Task requirements:
Word for word, retype the lines from the one containing "dollar media impact" to the one containing "and avoid potential harm." below, keeping both end lines and dropping the pictures.

Information shown:

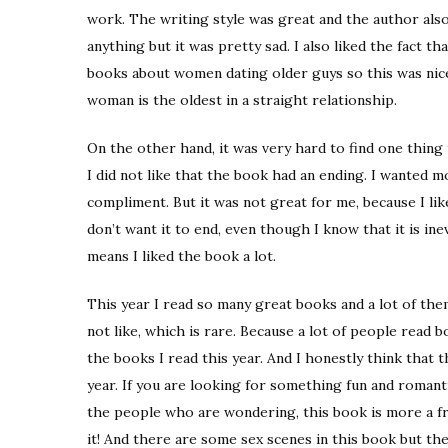
work. The writing style was great and the author also
anything but it was pretty sad. I also liked the fact t
books about women dating older guys so this was nic
woman is the oldest in a straight relationship.
On the other hand, it was very hard to find one thing t
I did not like that the book had an ending. I wanted m
compliment. But it was not great for me, because I lik
don’t want it to end, even though I know that it is inev
means I liked the book a lot.
This year I read so many great books and a lot of them
not like, which is rare. Because a lot of people read b
the books I read this year. And I honestly think that t
year. If you are looking for something fun and romanti
the people who are wondering, this book is more a fri
it! And there are some sex scenes in this book but they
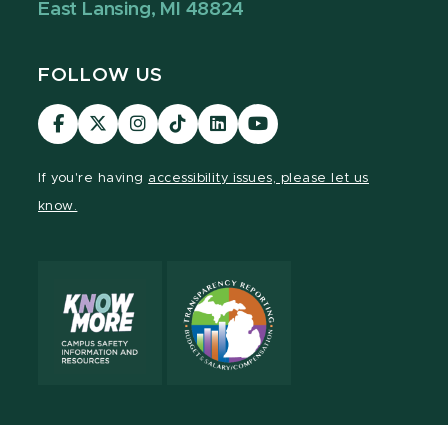
East Lansing, MI 48824
FOLLOW US
Visit
Visit
Visit
Visit
Visit
Visit
our
our
our
our
our
our
Facebook
page
Instagram
TikTok
LinkedIn
YouTube
If you're having
accessibility issues, please let us
page
on
page
page
page
page
know.
X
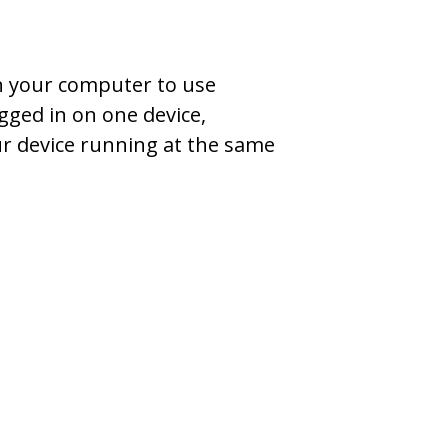
on your computer to use
gged in on one device,
ur device running at the same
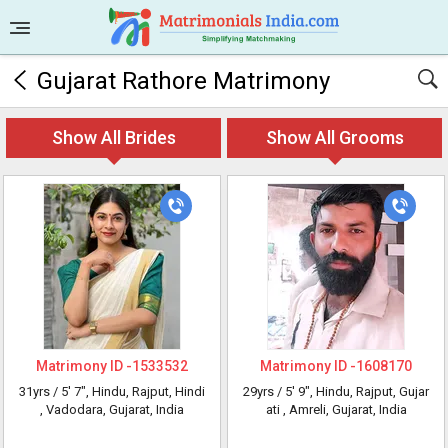
Gujarat Rathore Matrimony
Show All Brides
Show All Grooms
Matrimony ID -
1533532
Matrimony ID -
1608170
31yrs /
5' 7"
, Hindu, Rajput, Hindi
29yrs /
5' 9"
, Hindu, Rajput, Gujar
, Vadodara, Gujarat, India
ati
, Amreli, Gujarat, India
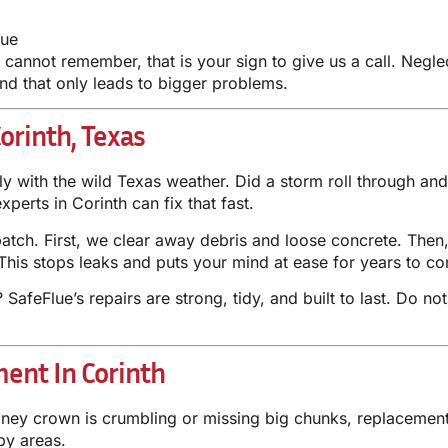
lue
annot remember, that is your sign to give us a call. Negle
d that only leads to bigger problems.
orinth, Texas
y with the wild Texas weather. Did a storm roll through a
erts in Corinth can fix that fast.
 patch. First, we clear away debris and loose concrete. Then
This stops leaks and puts your mind at ease for years to c
afeFlue’s repairs are strong, tidy, and built to last. Do not
ent In Corinth
mney crown is crumbling or missing big chunks, replacement
by areas.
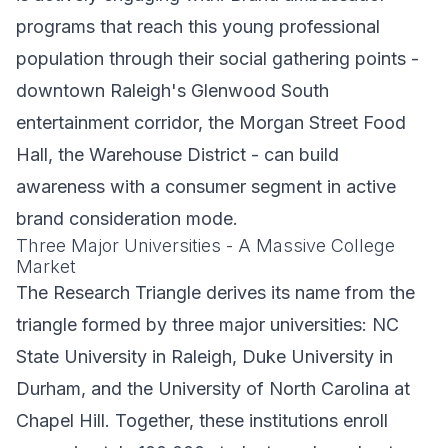
programs that reach this young professional
population through their social gathering points -
downtown Raleigh's Glenwood South
entertainment corridor, the Morgan Street Food
Hall, the Warehouse District - can build
awareness with a consumer segment in active
brand consideration mode.
Three Major Universities - A Massive College
Market
The Research Triangle derives its name from the
triangle formed by three major universities: NC
State University in Raleigh, Duke University in
Durham, and the University of North Carolina at
Chapel Hill. Together, these institutions enroll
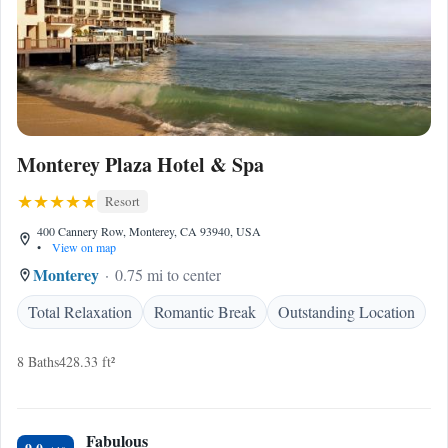
Monterey Plaza Hotel & Spa
Resort
400 Cannery Row, Monterey, CA 93940, USA
•
View on map
Monterey
0.75 mi to center
Total Relaxation
Romantic Break
Outstanding Location
8 Baths
428.33 ft²
Fabulous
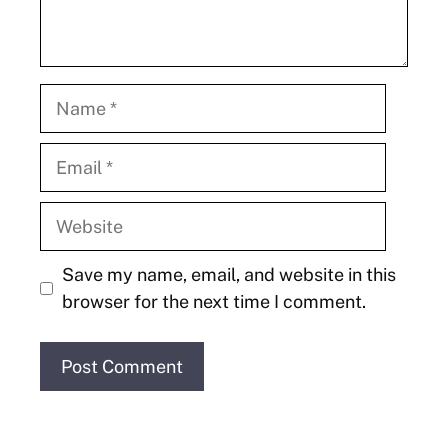
Name
Email
Website
Save my name, email, and website in this
browser for the next time I comment.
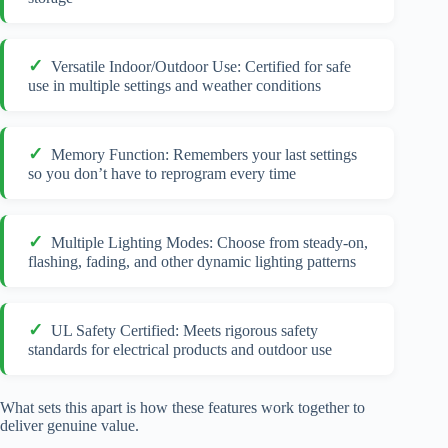
Versatile Indoor/Outdoor Use: Certified for safe
use in multiple settings and weather conditions
Memory Function: Remembers your last settings
so you don’t have to reprogram every time
Multiple Lighting Modes: Choose from steady-on,
flashing, fading, and other dynamic lighting patterns
UL Safety Certified: Meets rigorous safety
standards for electrical products and outdoor use
What sets this apart is how these features work together to
deliver genuine value.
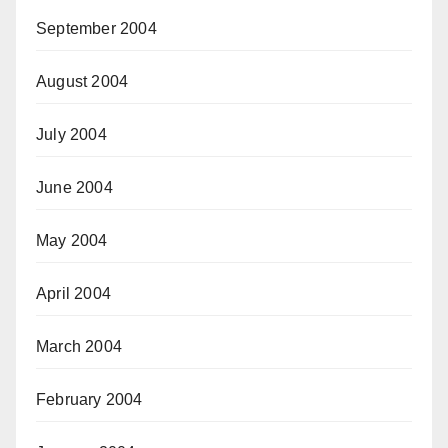
September 2004
August 2004
July 2004
June 2004
May 2004
April 2004
March 2004
February 2004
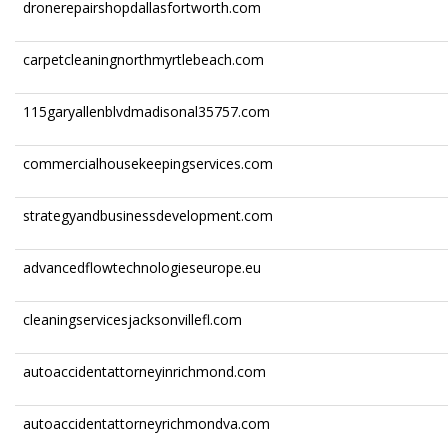
dronerepairshopdallasfortworth.com
carpetcleaningnorthmyrtlebeach.com
115garyallenblvdmadisonal35757.com
commercialhousekeepingservices.com
strategyandbusinessdevelopment.com
advancedflowtechnologieseurope.eu
cleaningservicesjacksonvillefl.com
autoaccidentattorneyinrichmond.com
autoaccidentattorneyrichmondva.com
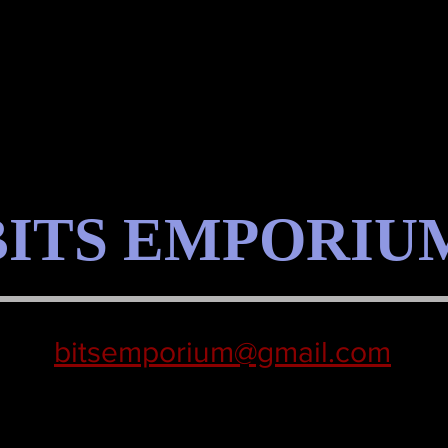
BITS EMPORIU
bitsemporium@gmail.com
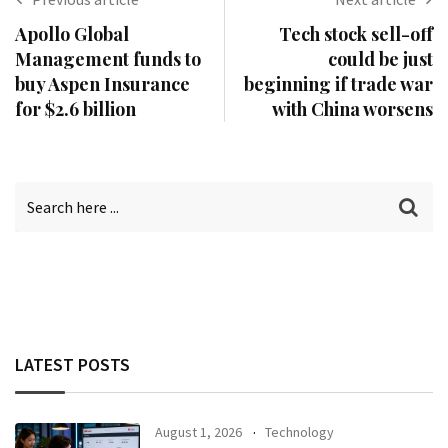
Apollo Global
Tech stock sell-off
Management funds to
could be just
buy Aspen Insurance
beginning if trade war
for $2.6 billion
with China worsens
LATEST POSTS
August 1, 2026
Technology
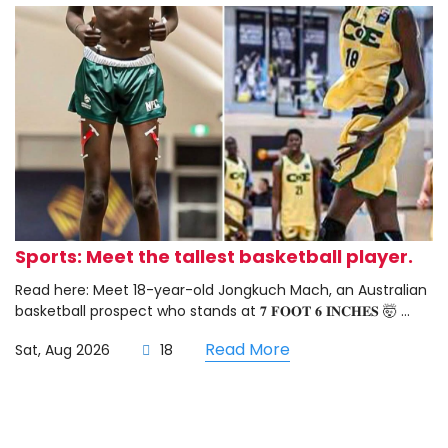
Sports: Meet the tallest basketball player.
Read here: Meet 18-year-old Jongkuch Mach, an Australian
basketball prospect who stands at 𝟕 𝐅𝐎𝐎𝐓 𝟔 𝐈𝐍𝐂𝐇𝐄𝐒 🤯 ...
Read More
Sat, Aug 2026
18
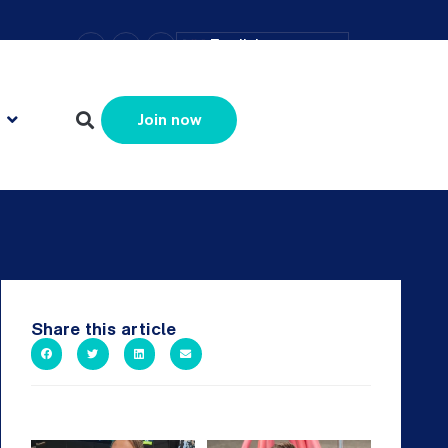
–
+
=
English
Resize text
Join now
Share this article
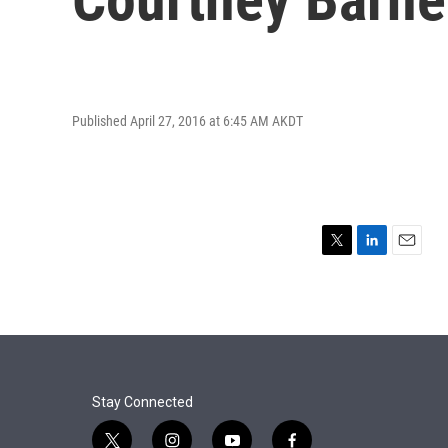
Published April 27, 2016 at 6:45 AM AKDT
T
L
E
w
i
m
i
n
a
t
k
i
t
e
l
e
d
r
I
n
Stay Connected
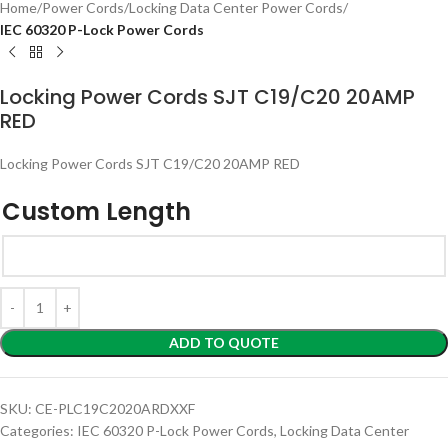
Home
Power Cords
Locking Data Center Power Cords
IEC 60320 P-Lock Power Cords
Locking Power Cords SJT C19/C20 20AMP
RED
Locking Power Cords SJT C19/C20 20AMP RED
Custom Length
ADD TO QUOTE
SKU:
CE-PLC19C2020ARDXXF
Categories:
IEC 60320 P-Lock Power Cords
,
Locking Data Center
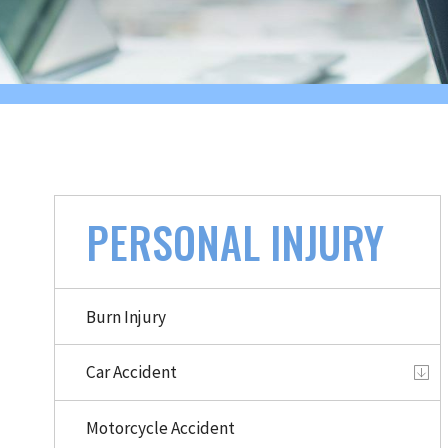
PERSONAL INJURY
Burn Injury
Car Accident
Motorcycle Accident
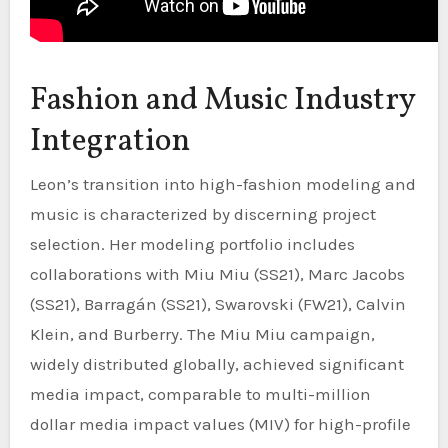
Fashion and Music Industry
Integration
Leon’s transition into high-fashion modeling and
music is characterized by discerning project
selection. Her modeling portfolio includes
collaborations with Miu Miu (SS21), Marc Jacobs
(SS21), Barragán (SS21), Swarovski (FW21), Calvin
Klein, and Burberry. The Miu Miu campaign,
widely distributed globally, achieved significant
media impact, comparable to multi-million
dollar media impact values (MIV) for high-profile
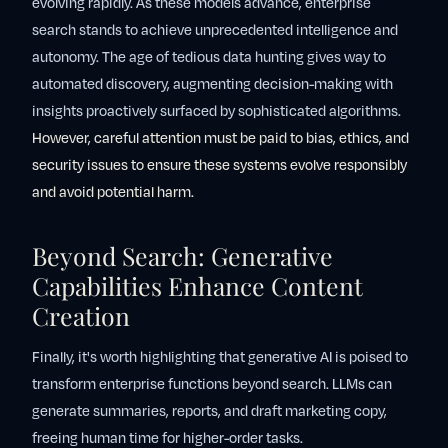
evolving rapidly. As these models advance, enterprise
search stands to achieve unprecedented intelligence and
autonomy. The age of tedious data hunting gives way to
automated discovery, augmenting decision-making with
insights proactively surfaced by sophisticated algorithms.
However, careful attention must be paid to bias, ethics, and
security issues to ensure these systems evolve responsibly
and avoid potential harm.
Beyond Search: Generative
Capabilities Enhance Content
Creation
Finally, it's worth highlighting that generative AI is poised to
transform enterprise functions beyond search. LLMs can
generate summaries, reports, and draft marketing copy,
freeing human time for higher-order tasks.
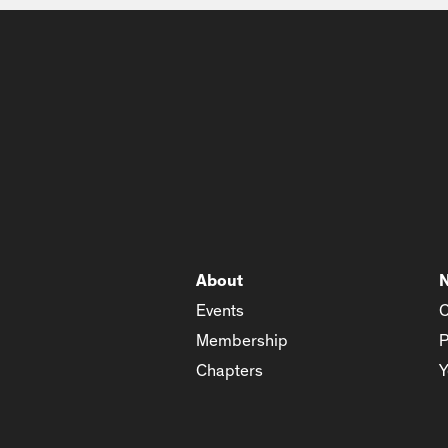
About
Events
C
Membership
P
Chapters
Y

Your response:
dollar media impact values (MIV) for high-profile
evolving rapidly. As these models advance, enterprise
search stands to achieve unprecedented intelligence and
autonomy. The age of tedious data hunting gives way to
automated discovery, augmenting decision-making with
insights proactively surfaced by sophisticated algorithms.
However, careful attention must be paid to bias, ethics, and
security issues to ensure these systems evolve responsibly
and avoid potential harm.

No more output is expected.